One of my twitter friends posted this question yesterday:
And it sent me into a memory vortex as I sat on the couch, sipping non-caffeinated green tea, as a thunderstorm raged in the night sky.
I love pondering in the rain…
Of course those “life skills” weren’t part of the curriculum – I didn’t even learn budgeting or useful stuff like that in school, but BY GOLLY I can tell you the Pythagorean Theorem… those interpersonal skills aren’t something to teach so much as they’re learned.
I learned about making a budget, input/output from my Mimi as she kept the family checkbook and we drove to the bank together (I think it was usually on Tuesdays). And my Nanny kept the family business’s book, teaching herself – a gal who predated cars – acccounting & bookkeeping, and used her natural conscientiousness to maintain meticulous records. Life skills are part of… well, Life.
I DID learn, at school, how to interact with others, to see my friends and classmates as sources of information and opportunities to expand my understanding of life. That’s always been a natural tendency of mine: to seek to understand people.

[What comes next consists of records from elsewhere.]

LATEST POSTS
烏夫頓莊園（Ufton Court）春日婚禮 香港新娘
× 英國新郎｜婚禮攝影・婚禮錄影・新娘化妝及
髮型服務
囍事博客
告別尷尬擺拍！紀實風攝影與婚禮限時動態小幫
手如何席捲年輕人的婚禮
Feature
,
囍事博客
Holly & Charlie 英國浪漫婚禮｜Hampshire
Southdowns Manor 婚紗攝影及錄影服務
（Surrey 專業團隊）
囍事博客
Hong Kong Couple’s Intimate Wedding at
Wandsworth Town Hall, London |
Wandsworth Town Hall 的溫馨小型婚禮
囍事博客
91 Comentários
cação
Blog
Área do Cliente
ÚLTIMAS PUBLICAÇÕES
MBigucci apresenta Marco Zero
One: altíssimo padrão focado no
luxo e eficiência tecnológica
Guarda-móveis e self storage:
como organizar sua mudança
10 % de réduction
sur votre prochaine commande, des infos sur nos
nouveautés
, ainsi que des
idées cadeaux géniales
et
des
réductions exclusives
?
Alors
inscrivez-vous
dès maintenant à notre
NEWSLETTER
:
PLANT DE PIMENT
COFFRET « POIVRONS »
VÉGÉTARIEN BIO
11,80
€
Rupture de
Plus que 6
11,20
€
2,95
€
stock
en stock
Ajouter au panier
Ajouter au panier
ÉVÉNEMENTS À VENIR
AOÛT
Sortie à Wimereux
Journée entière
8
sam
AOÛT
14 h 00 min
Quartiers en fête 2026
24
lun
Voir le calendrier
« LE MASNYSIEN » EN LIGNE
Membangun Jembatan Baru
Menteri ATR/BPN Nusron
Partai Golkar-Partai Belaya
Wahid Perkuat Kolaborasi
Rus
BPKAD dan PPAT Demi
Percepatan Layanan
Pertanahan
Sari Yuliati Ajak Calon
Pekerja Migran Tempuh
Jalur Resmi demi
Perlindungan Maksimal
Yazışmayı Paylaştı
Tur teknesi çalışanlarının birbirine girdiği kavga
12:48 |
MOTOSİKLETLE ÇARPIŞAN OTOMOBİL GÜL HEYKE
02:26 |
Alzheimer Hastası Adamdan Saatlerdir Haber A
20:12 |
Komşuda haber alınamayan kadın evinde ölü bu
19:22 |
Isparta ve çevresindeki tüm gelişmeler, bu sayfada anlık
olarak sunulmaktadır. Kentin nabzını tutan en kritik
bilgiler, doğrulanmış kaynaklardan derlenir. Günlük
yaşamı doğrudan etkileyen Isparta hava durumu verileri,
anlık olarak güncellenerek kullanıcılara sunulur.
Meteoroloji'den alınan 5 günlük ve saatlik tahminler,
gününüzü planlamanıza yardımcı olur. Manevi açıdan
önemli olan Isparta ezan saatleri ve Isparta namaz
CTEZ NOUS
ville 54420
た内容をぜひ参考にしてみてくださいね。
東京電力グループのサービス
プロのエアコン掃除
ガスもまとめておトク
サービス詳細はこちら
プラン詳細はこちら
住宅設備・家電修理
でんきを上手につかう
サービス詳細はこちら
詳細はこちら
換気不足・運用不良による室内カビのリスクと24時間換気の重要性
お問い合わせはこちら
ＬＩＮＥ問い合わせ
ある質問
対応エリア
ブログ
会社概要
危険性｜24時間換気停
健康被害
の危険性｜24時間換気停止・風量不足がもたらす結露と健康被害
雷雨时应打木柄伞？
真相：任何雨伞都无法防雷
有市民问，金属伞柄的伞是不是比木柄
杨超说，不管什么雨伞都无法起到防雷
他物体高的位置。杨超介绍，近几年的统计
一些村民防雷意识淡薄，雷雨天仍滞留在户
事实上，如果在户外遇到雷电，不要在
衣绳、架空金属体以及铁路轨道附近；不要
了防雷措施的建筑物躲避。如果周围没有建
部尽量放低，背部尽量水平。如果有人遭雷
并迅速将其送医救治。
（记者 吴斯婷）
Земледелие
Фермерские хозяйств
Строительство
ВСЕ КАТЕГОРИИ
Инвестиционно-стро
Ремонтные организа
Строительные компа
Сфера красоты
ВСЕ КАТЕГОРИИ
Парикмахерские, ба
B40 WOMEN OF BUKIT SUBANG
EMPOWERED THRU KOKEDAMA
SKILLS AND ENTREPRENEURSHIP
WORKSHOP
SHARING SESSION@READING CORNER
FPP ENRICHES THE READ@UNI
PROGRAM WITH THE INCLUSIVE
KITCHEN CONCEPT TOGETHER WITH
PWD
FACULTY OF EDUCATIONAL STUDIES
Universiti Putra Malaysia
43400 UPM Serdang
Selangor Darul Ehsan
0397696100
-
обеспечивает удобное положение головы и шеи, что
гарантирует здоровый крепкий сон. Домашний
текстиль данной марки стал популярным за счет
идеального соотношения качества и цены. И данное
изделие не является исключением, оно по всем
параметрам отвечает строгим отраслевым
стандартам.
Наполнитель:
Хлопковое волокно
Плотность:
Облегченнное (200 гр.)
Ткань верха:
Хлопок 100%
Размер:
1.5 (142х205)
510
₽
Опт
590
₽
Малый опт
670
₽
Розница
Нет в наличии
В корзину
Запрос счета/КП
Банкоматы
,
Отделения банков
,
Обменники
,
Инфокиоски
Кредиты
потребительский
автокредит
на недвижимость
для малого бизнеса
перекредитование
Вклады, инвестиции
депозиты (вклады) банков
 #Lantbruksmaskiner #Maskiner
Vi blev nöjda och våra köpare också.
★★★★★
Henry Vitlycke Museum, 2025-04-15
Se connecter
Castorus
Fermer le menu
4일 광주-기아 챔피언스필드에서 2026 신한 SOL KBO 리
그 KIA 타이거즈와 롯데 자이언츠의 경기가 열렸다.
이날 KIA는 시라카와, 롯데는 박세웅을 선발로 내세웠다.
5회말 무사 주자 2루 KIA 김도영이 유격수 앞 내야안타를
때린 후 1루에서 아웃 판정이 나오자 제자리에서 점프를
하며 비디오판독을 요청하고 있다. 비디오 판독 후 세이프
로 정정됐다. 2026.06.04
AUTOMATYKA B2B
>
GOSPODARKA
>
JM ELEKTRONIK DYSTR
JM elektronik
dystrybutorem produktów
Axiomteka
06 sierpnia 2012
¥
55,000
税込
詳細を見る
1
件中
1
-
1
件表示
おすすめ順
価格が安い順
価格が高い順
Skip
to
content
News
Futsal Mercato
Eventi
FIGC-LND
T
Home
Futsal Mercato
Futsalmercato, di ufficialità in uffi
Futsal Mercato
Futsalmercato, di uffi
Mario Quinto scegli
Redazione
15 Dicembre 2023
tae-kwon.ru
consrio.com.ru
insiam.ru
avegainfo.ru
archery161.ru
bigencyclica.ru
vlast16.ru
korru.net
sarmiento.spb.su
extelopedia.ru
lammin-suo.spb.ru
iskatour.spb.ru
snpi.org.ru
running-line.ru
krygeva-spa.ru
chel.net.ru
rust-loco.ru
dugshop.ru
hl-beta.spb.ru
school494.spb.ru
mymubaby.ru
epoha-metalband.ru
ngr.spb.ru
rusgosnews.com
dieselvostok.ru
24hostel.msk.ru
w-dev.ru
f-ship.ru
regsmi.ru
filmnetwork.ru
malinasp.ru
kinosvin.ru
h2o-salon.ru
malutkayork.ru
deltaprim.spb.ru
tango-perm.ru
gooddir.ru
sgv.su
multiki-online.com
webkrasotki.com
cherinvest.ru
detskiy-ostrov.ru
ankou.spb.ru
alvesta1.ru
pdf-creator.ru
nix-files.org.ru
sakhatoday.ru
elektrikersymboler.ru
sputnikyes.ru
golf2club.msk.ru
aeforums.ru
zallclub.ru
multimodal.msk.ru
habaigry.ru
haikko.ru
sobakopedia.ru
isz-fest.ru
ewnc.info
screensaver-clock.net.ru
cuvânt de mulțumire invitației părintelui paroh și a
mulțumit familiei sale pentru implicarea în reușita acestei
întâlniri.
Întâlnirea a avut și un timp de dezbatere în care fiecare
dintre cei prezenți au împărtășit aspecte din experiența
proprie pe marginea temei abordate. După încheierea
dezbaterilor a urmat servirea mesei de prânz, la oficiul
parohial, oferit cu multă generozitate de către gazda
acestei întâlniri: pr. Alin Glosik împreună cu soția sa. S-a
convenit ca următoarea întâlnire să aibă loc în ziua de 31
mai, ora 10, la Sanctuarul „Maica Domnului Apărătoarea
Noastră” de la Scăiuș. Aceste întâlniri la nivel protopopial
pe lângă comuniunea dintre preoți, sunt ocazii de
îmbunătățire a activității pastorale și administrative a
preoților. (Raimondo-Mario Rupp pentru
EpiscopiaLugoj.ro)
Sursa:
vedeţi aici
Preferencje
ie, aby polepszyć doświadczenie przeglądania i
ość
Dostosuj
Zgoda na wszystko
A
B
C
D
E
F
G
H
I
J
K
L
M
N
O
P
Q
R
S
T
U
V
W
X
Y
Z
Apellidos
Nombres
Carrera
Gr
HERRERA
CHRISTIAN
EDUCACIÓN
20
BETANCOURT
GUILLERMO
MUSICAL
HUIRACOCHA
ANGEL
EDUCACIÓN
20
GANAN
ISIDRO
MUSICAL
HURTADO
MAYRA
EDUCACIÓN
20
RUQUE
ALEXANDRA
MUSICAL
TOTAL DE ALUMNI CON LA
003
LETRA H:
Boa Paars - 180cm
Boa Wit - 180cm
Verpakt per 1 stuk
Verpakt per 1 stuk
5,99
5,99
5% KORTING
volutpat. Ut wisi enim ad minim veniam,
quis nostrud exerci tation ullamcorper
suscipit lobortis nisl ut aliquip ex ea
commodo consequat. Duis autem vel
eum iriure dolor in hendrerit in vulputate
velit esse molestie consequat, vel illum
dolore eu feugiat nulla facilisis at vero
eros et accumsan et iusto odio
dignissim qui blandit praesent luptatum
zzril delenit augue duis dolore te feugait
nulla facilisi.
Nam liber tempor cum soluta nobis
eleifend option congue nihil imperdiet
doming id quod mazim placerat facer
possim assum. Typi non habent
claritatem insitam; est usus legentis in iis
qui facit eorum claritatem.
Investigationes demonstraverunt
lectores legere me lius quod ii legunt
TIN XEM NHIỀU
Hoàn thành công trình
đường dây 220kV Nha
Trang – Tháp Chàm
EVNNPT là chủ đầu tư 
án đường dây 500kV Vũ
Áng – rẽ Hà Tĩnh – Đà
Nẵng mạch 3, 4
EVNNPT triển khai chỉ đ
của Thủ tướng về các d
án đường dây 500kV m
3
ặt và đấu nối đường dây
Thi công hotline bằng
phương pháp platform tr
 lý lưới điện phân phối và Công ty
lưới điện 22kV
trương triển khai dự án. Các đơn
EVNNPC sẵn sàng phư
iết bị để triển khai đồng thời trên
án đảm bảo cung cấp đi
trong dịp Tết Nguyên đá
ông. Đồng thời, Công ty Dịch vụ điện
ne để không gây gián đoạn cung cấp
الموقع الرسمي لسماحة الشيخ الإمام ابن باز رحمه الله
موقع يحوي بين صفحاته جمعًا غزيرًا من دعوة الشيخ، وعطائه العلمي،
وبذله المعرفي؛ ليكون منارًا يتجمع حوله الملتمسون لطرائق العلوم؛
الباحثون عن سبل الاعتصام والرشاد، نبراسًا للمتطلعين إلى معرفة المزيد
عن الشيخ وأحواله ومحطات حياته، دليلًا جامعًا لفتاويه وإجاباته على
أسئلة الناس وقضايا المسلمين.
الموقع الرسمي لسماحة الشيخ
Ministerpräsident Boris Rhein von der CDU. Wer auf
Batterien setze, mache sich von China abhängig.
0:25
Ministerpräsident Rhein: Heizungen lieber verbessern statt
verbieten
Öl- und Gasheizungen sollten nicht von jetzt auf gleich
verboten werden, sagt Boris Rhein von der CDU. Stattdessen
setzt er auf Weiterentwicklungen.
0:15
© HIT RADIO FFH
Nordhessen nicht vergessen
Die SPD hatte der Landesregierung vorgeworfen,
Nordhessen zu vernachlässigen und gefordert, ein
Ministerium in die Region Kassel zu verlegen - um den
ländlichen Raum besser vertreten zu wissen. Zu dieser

I studied so many human-focused topics in college, rounding out my Bachelor’s, JD, and Master’s with an inordinate amount of Psychology, Sociology, and Philosophy classes — always trying to intellectualization my personal experiences of being a total Other… a biracial girl In a conservative community in Texas (whose #1 pal was her dairy-raised Papaw), aware of my fluid sexual attraction, loud & athletic – a total hoyden – yet pretty and academic, and never completely sure of where and how I “fit in”… I wanted – NEEDED – to understand what caused peoples’ reactions to all my characteristics. Feedback isn’t something to shy away from.
And within the question lies the answer… time and again, no matter how much education or statistics or technology or contrived terms you throw at it, Human Capital will always have value in and of itself. A person’s innerworkings are entirely theirs, the springs of our minds are potentially-endless and abundant sources of ideas and innovation, feelings, observations of the world… if you think about how we’re moving through time and space, you can entertain the notion that every moment, second, nanosecond is completely new & unique as are the perspectives of everyone in them.
We are never in the same and space twice. We are never exactly the same as we have been. Life is never the same as it was. And we can’t go back to who we were, but we can take the good ideas, the lessons, the things that work with us as we move forward. And where do we get more of those useful tips?
From each other, our fellow participants in this life.